Raychaudhuri S, Korn J, McCarroll S, International Schizophrenia Consortium, Altshuler D, Sklar P, Purcell S, Daly M. Accurately assessing the risk of schizophrenia conferred by rare copy-number variation affecting genes with brain function. PLoS Genet. 2010;6(9):e1001097.

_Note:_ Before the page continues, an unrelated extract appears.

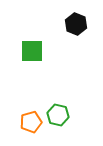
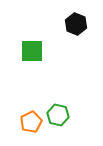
orange pentagon: rotated 10 degrees counterclockwise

Investigators have linked rare copy number variation (CNVs) to neuropsychiatric diseases, such as schizophrenia. One hypothesis is that CNV events cause disease by affecting genes with specific brain functions. Under these circumstances, we expect that CNV events in cases should impact brain-function genes more frequently than those events in controls. Previous publications have applied "pathway" analyses to genes within neuropsychiatric case CNVs to show enrichment for brain-functions. While such analyses have been suggestive, they often have not rigorously compared the rates of CNVs impacting genes with brain function in cases to controls, and therefore do not address important confounders such as the large size of brain genes and overall differences in rates and sizes of CNVs. To demonstrate the potential impact of confounders, we genotyped rare CNV events in 2,415 unaffected controls with Affymetrix 6.0; we then applied standard pathway analyses using four sets of brain-function genes and observed an apparently highly significant enrichment for each set. The enrichment is simply driven by the large size of brain-function genes. Instead, we propose a case-control statistical test, cnv-enrichment-test, to compare the rate of CNVs impacting specific gene sets in cases versus controls. With simulations, we demonstrate that cnv-enrichment-test is robust to case-control differences in CNV size, CNV rate, and systematic differences in gene size. Finally, we apply cnv-enrichment-test to rare CNV events published by the International Schizophrenia Consortium (ISC). This approach reveals nominal evidence of case-association in neuronal-activity and the learning gene sets, but not the other two examined gene sets. The neuronal-activity genes have been associated in a separate set of schizophrenia cases and controls; however, testing in independent samples is necessary to definitively confirm this association. Our method is implemented in the PLINK software package.